America’s Got Talent’s Quintavious Johnson sings “To God be the Glory” at the 12th annual Juneteenth Celebration hosted by The African American Heritage Society at the McLemore House Museum in Franklin, Tenn., Saturday, June 17, 2017.
Josie Norris / The Tennessean
FRANKLIN — Four women sat on the porch of the storied McLemore House on 11th Avenue North in Franklin Friday as historian Tina Jones recounted the life of Freeman Thomas in his own words.
Thomas, a slave in Franklin who was freed following the Emancipation Proclamation and later served in the Union Army, told his story to interviewers in the early 1900s.
This was his firsthand testimony. Unlike the words of a historian or pictures shown in a museum, they were intimate, and sitting on the porch of the historic home it was as though the listeners too were transported, taking in this man’s sorrows and even his occasional joys.
Somehow the “old folks,” meaning the older slaves, knew that they were going to be free, Freeman said, and that they even sang songs about it when the last generation of slaves just thought it was a dream.
“That just says so much to their faith,” said Jenny Peach as she listened. “They knew they were going to be free.”
Alma McLemore, president of the African American Heritage Society which has partnered with the Tennessee Civil War National Heritage Area for a new exhibit on Harvey McLemore, the home’s original owner and also a freed slave, said this was the kind of experience she wants for visitors to this house turned African-American history museum.
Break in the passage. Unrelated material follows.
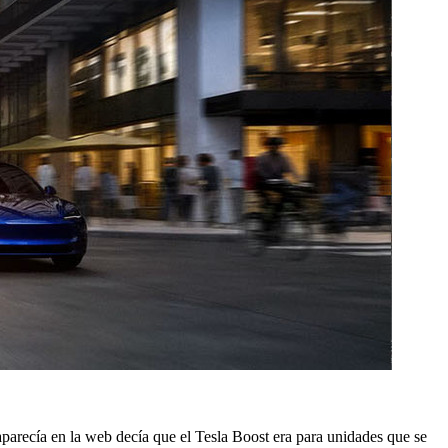
 aparecía en la web decía que el Tesla Boost era para unidades que se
A step inside and one is transported through history as well, from the furniture and decorations to panels that depict the journey of local African-Americans who have made substantial contributions advancing the causes of freedom and equality.
“We want people to come through this museum and to see the other histories of these incredible people,” said McLemore, a distant relative of the man for which the museum is named. “Harvey McLemore was freed and then purchased this land and built this home after more than three decades of slavery and here we stand. Williamson County was built on the backs of slaves and this house is a testament to those people.”
The museum is open on Friday’s from 10 a.m. to 2 p.m. and admission is $10 for adults and $5 for children.